Görüleceği üzere, oluşan toplumsal muhalefet ve karşı çıkışlar nedeniyle bir süredir rafa kaldırılan ve diğer bir Ankara  işbirlikçisi olan UBP-DP hükümeti tarafından yürürlüğe konulmaya çalışılan bu teslimiyet anlaşması; Kıbrıslı Türklerin söz-yetki-kararını gerici, faşist AKP’nin insafına bırakmak üzere tasarlanmıştır.

Tüm bu kuşatmaya karşı, elli örgütten oluşan  “Reddediyoruz Platformu”;  mücadeleyi her an yükselterek, Kıbrıslı Türkler’in iradesine, sahayı doldurarak, sahip  çıkacağını gösteriyor.

Son iki günde şölen tadında iki büyük eylem yapan “Reddediyoruz Platformu” bu eylemlerde; dans ederek, Kıbrıs Halk Danslarını icra ederek, bisikletli gruplarla sokakları tutarak  güçlü bir “yeter” çığlığını başlatmış durumda.

“Ofis açma boşuna, yıkacağız başına”, “Kıbrıs bizim, gençlik bizim”, “Gençlik gelecek, gelecek bizimle özgürleşecek”  sloganlarının öne çıktığı eylemler, yarın ve Pazar günü  meclis önünde çadır kurma eylemleriyle mücadelenin yükseltilmesi kararlılığında devam edecek.

Onay yasasının mecliste oylanacağı günün sabahı, gençler meclis önünde toplanmaya başladı. Gün içerisinde kamu ve özel sektör çalışanları da katıldı (görüşmelere rağmen grev ilan edilmemişti).
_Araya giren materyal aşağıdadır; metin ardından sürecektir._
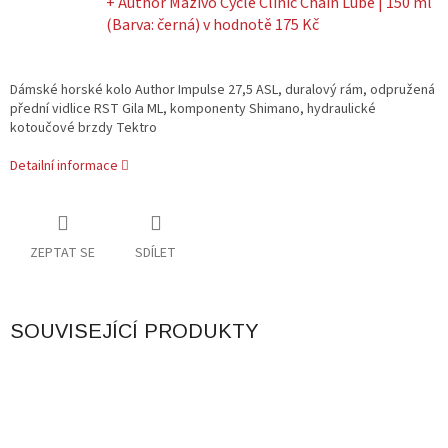
+ Author Mazivo Cycle Clinic Chain Lube | 150 ml
(Barva: černá)
v hodnotě 175 Kč
Dámské horské kolo Author Impulse 27,5 ASL, duralový rám, odpružená
přední vidlice RST Gila ML, komponenty Shimano, hydraulické
kotoučové brzdy Tektro
Detailní informace
ZEPTAT SE
SDÍLET
SOUVISEJÍCÍ PRODUKTY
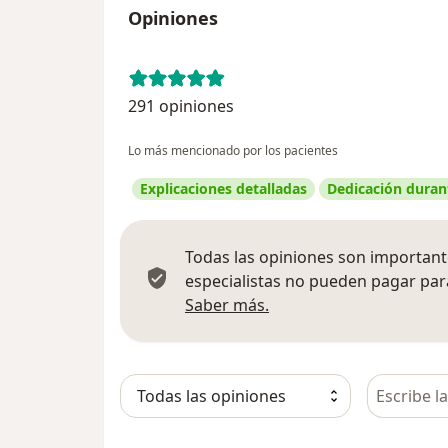
Opiniones
291 opiniones
Lo más mencionado por los pacientes
Explicaciones detalladas
Dedicación durant
Todas las opiniones son importante
especialistas no pueden pagar para
Más información sobre
Saber más.
Busca en 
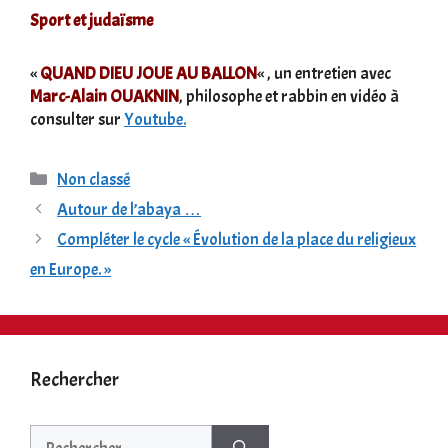
Sport et judaïsme
«
QUAND DIEU JOUE AU BALLON
« , un entretien avec
Marc-Alain OUAKNIN
, philosophe et rabbin en vidéo à
consulter sur
Youtube.
Catégories
Non classé
Autour de l’abaya …
Compléter le cycle « Évolution de la place du religieux
en Europe. »
Rechercher
Rechercher :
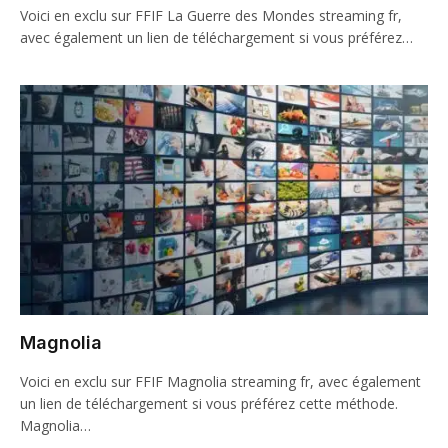
Voici en exclu sur FFIF La Guerre des Mondes streaming fr,
avec également un lien de téléchargement si vous préférez…
Magnolia
Voici en exclu sur FFIF Magnolia streaming fr, avec également
un lien de téléchargement si vous préférez cette méthode.
Magnolia…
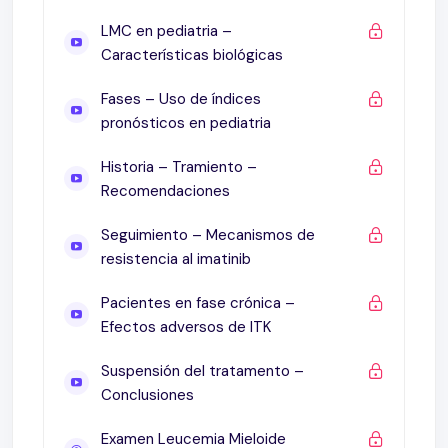
LMC en pediatria –
Características biológicas
Fases – Uso de índices
pronósticos en pediatria
Historia – Tramiento –
Recomendaciones
Seguimiento – Mecanismos de
resistencia al imatinib
Pacientes en fase crónica –
Efectos adversos de ITK
Suspensión del tratamento –
Conclusiones
Examen Leucemia Mieloide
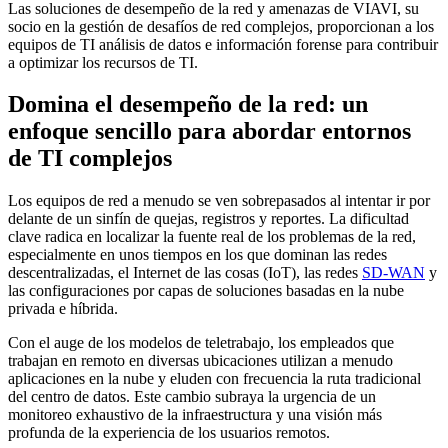
Las soluciones de desempeño de la red y amenazas de VIAVI, su
socio en la gestión de desafíos de red complejos, proporcionan a los
equipos de TI análisis de datos e información forense para contribuir
a optimizar los recursos de TI.
Domina el desempeño de la red: un
enfoque sencillo para abordar entornos
de TI complejos
Los equipos de red a menudo se ven sobrepasados al intentar ir por
delante de un sinfín de quejas, registros y reportes. La dificultad
clave radica en localizar la fuente real de los problemas de la red,
especialmente en unos tiempos en los que dominan las redes
descentralizadas, el Internet de las cosas (IoT), las redes
SD-WAN
y
las configuraciones por capas de soluciones basadas en la nube
privada e híbrida.
Con el auge de los modelos de teletrabajo, los empleados que
trabajan en remoto en diversas ubicaciones utilizan a menudo
aplicaciones en la nube y eluden con frecuencia la ruta tradicional
del centro de datos. Este cambio subraya la urgencia de un
monitoreo exhaustivo de la infraestructura y una visión más
profunda de la experiencia de los usuarios remotos.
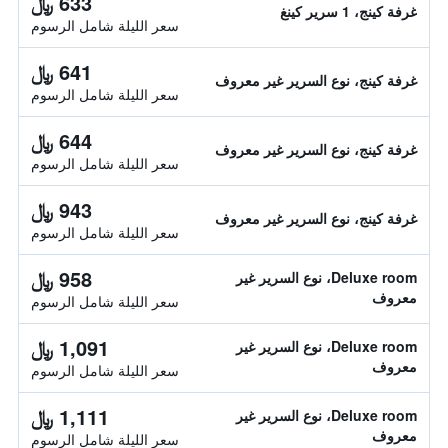
633 ﷼
غرفة كينج، 1 سرير كينغ
سعر الليلة شامل الرسوم
641 ﷼
غرفة كينج، نوع السرير غير معروف
سعر الليلة شامل الرسوم
644 ﷼
غرفة كينج، نوع السرير غير معروف
سعر الليلة شامل الرسوم
943 ﷼
غرفة كينج، نوع السرير غير معروف
سعر الليلة شامل الرسوم
958 ﷼
Deluxe room، نوع السرير غير
معروف
سعر الليلة شامل الرسوم
1,091 ﷼
Deluxe room، نوع السرير غير
معروف
سعر الليلة شامل الرسوم
1,111 ﷼
Deluxe room، نوع السرير غير
معروف
سعر الليلة شامل الرسوم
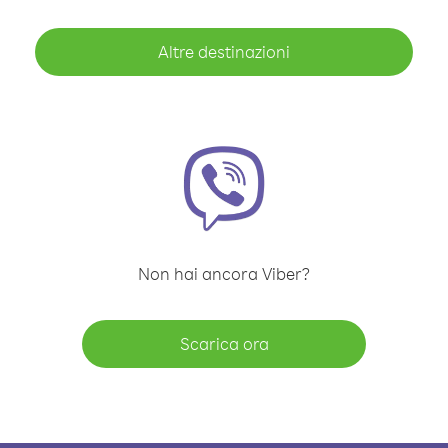
Altre destinazioni
Non hai ancora Viber?
Scarica ora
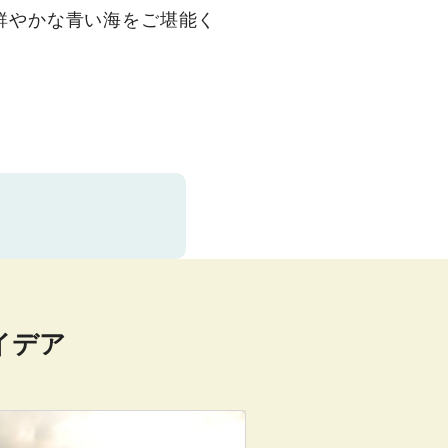
鮮やかな青い海をご堪能く
イデア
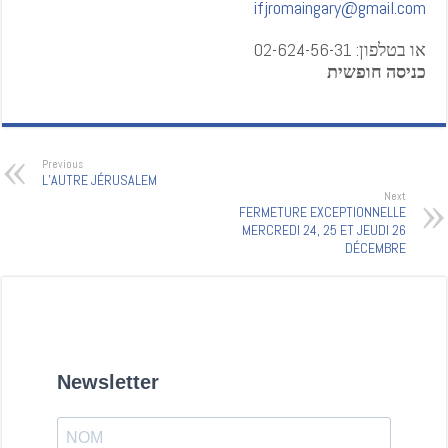
ifjromaingary@gmail.com
או בטלפון: 02-624-56-31
כניסה חופשית
Previous
L’AUTRE JÉRUSALEM
Next
FERMETURE EXCEPTIONNELLE
MERCREDI 24, 25 ET JEUDI 26
DÉCEMBRE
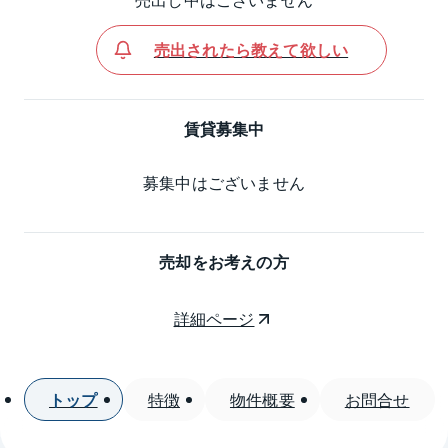
売出されたら教えて欲しい
賃貸募集中
募集中はございません
売却をお考えの方
詳細ページ
トップ
特徴
物件概要
お問合せ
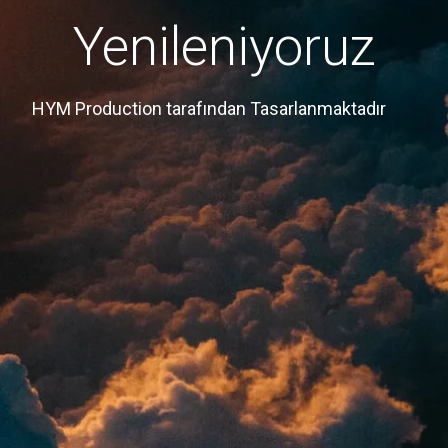
Yenileniyoruz
HYM Production tarafından Tasarlanmaktadır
Öğleden sonra 4’te milletvekili ve kampanya sözcülerinden Zeki Çeler konuşmasına başladı. Oylamayı ertelemek için uzun bir konuşma hazırlamıştı. 8 saatlik konuşması boyunca dışarıdaki kalabalık davullar ve sloganlarla onu destekledi. Çeler’in konuşmasının 7’nci saatine girilirken, Cumhurbaşkanı Akıncı meclise çağrı yaparak “daha fazla huzursuzluk yaşanmaması için” oylamanın ertelenmesi ve ertesi gün sabah mecliste temsil edilen tüm siyasi partilerin Cumhurbaşkanlığında kendisi ile görüşmesini talep etti. Bu çağrı dikkate alınmayarak 27 evet (UBP, DP ve bağımsızlar) 17 hayır ile (TDP, CTP) yasa meclisten geçirildi.

Şimdi Kıbrıslı Türk gençliği Akıncı’nın yasayı Anayasa Mahkemesine gönderme yetkisini kullanıp kullanmayacağını bekliyor. Sonuç ne olursa olsun, gençlik uyuyan toplumu uyandırdı ve yenilmişlik psikolojisini silkip attı. Artık gelecekteki mücadeleler için umudumuz var. Bu daha başlangıç.
Not: Yazı yazıldığı tarihte henüz Cumhurbaşkanı yasayı Anayasa mahkemesine göndermemiş ve 17 Haziran’daki tarihi eylem yapılmamıştı.